### ASSIGNMENT
Read through the entries below and copy each line where "златка" turns up.

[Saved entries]
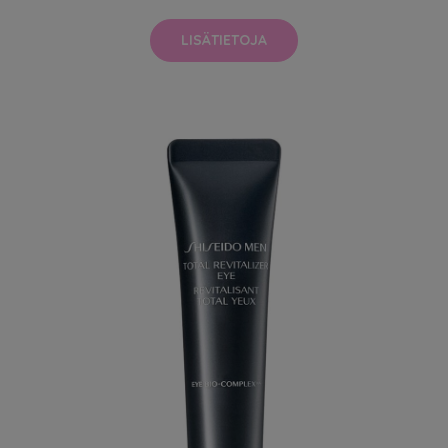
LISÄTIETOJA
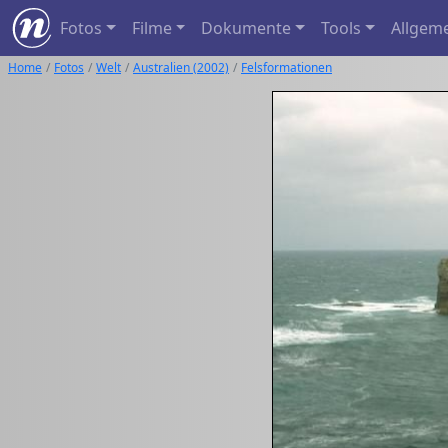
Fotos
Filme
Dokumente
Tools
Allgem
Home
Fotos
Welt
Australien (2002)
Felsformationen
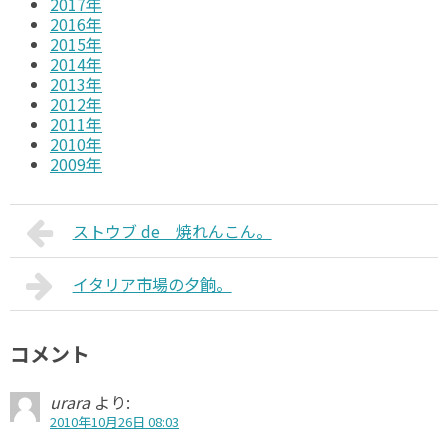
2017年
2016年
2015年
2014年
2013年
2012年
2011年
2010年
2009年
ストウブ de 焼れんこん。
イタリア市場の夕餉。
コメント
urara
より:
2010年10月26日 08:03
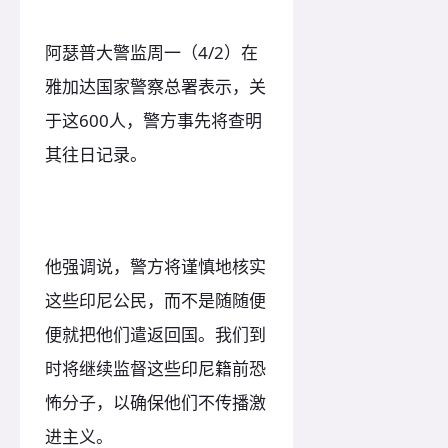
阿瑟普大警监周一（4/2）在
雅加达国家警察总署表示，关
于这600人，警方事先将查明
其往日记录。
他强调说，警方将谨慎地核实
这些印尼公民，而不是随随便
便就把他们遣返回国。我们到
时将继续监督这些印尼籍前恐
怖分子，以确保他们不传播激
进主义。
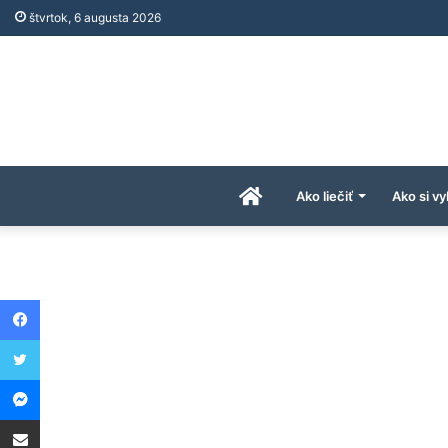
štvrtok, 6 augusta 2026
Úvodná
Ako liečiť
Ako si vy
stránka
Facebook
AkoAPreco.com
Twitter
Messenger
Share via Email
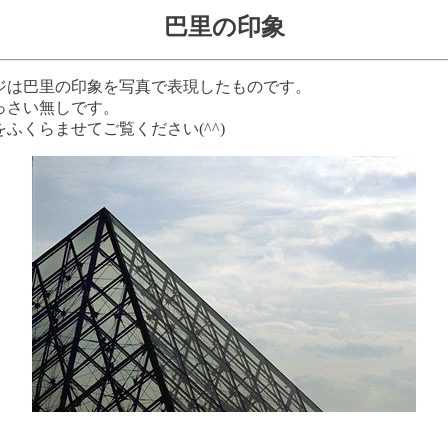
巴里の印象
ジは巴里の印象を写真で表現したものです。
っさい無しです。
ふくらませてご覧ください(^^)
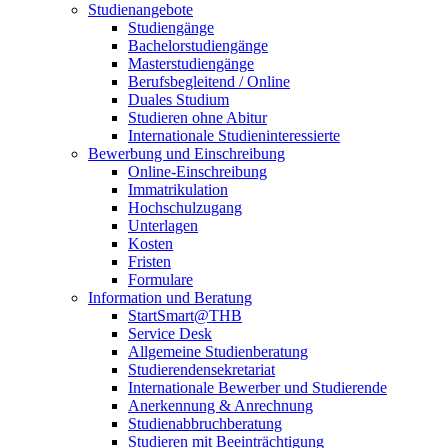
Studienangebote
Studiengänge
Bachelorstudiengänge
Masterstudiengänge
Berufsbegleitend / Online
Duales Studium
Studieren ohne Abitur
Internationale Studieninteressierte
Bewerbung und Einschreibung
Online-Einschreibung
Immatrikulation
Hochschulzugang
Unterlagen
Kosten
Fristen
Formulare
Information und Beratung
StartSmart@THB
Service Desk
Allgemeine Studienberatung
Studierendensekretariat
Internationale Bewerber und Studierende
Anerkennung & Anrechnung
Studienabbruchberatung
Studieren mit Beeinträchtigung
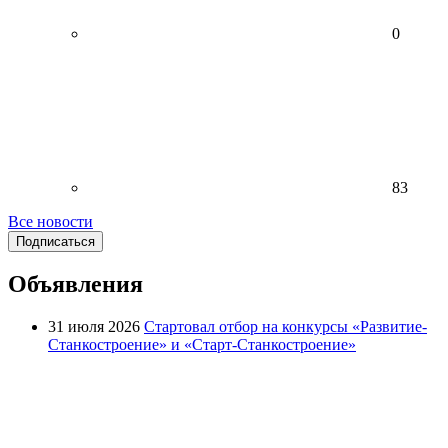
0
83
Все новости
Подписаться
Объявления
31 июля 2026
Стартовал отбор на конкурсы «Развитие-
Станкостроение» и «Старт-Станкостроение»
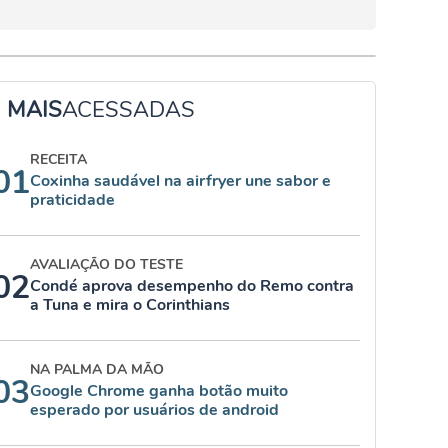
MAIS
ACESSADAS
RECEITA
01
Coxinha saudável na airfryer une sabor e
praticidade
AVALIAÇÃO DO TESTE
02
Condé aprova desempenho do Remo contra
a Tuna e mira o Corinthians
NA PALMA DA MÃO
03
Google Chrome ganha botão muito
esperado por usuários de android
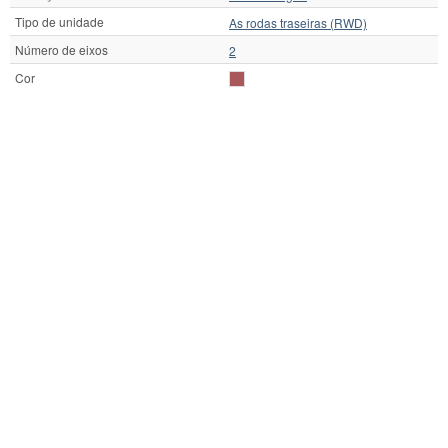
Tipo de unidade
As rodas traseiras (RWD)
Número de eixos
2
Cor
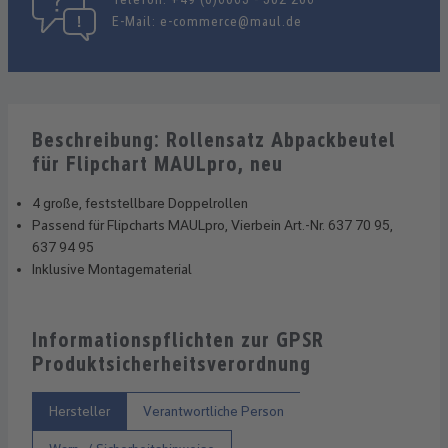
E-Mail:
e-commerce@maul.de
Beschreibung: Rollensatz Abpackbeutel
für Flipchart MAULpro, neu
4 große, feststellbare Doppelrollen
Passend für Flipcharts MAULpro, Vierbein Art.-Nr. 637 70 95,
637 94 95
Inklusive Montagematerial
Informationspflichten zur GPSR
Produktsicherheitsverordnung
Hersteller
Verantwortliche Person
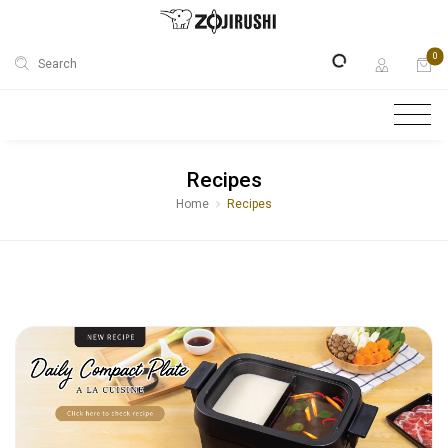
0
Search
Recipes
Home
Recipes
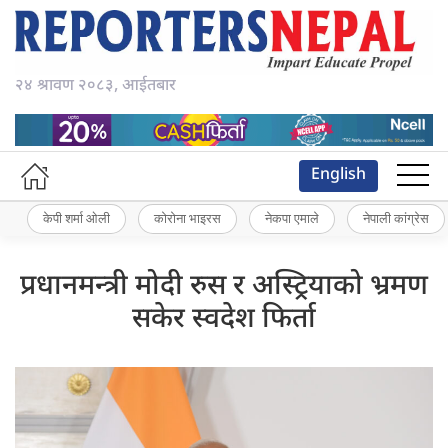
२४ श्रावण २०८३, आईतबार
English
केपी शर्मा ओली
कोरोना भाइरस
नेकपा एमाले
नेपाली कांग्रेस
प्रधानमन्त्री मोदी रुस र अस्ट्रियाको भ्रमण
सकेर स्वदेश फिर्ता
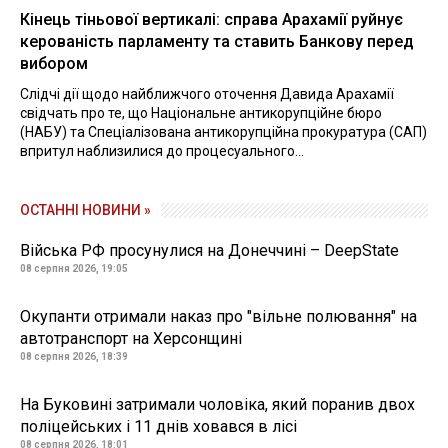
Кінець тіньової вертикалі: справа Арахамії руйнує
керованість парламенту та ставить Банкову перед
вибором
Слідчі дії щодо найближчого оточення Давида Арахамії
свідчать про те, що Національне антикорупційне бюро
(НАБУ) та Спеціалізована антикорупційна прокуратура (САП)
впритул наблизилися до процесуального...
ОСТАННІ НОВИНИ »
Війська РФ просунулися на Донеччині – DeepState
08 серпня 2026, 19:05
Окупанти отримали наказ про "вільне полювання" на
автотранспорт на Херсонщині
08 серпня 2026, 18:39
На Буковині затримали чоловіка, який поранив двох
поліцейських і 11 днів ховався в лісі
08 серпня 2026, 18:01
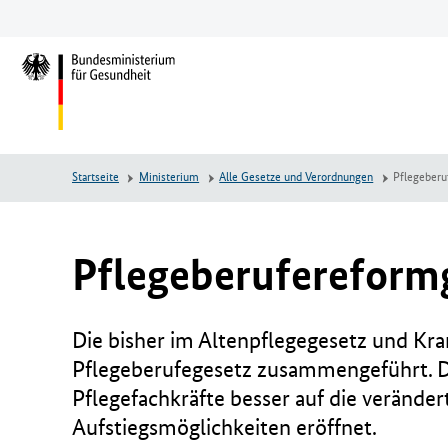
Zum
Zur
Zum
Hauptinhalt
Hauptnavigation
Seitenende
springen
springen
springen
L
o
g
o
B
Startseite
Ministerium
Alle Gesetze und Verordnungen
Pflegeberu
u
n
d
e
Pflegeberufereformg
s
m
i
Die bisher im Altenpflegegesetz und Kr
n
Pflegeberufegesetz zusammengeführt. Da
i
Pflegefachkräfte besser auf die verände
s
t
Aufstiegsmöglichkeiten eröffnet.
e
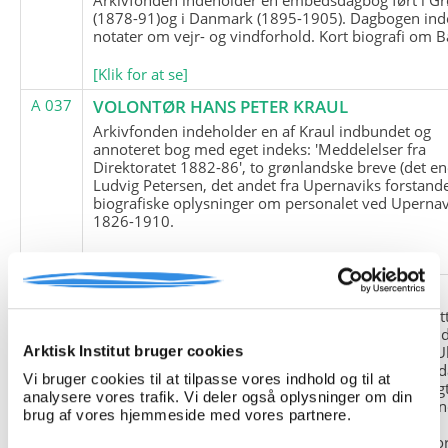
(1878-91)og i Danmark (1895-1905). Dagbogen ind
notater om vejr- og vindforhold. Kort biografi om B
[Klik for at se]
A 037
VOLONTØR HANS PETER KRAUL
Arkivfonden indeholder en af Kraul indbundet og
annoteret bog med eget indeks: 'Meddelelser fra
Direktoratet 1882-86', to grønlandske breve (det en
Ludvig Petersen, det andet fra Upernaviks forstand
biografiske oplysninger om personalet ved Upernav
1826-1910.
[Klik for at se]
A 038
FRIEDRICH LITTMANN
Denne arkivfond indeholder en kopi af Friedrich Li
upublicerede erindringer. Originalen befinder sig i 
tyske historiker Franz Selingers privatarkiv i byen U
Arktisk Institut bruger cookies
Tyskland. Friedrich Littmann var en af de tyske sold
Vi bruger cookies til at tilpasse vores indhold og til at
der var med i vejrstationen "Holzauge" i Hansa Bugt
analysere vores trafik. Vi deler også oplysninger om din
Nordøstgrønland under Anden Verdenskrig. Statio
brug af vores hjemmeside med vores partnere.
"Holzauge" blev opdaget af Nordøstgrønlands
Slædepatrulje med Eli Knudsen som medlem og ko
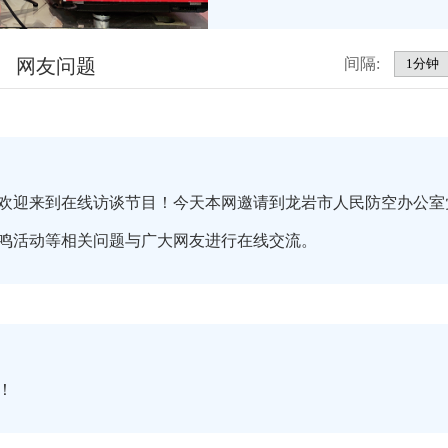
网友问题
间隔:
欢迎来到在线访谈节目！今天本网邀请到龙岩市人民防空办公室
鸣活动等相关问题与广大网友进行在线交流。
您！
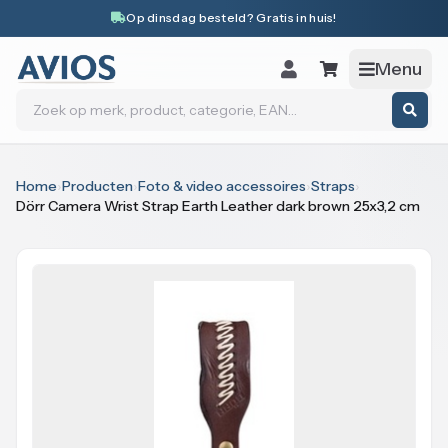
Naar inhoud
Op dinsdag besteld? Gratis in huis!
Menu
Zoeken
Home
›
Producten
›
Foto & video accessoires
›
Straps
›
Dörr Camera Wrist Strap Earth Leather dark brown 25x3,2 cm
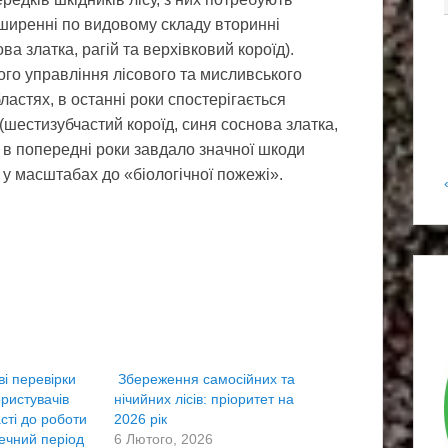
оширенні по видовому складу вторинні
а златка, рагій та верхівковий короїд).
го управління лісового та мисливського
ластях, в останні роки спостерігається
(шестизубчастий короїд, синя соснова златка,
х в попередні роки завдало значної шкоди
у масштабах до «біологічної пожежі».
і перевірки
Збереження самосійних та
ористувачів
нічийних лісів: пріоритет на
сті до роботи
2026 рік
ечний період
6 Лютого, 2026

### TASK SOLUTION
а златка, рагій та верхівковий короїд).
(шестизубчастий короїд, синя соснова златка,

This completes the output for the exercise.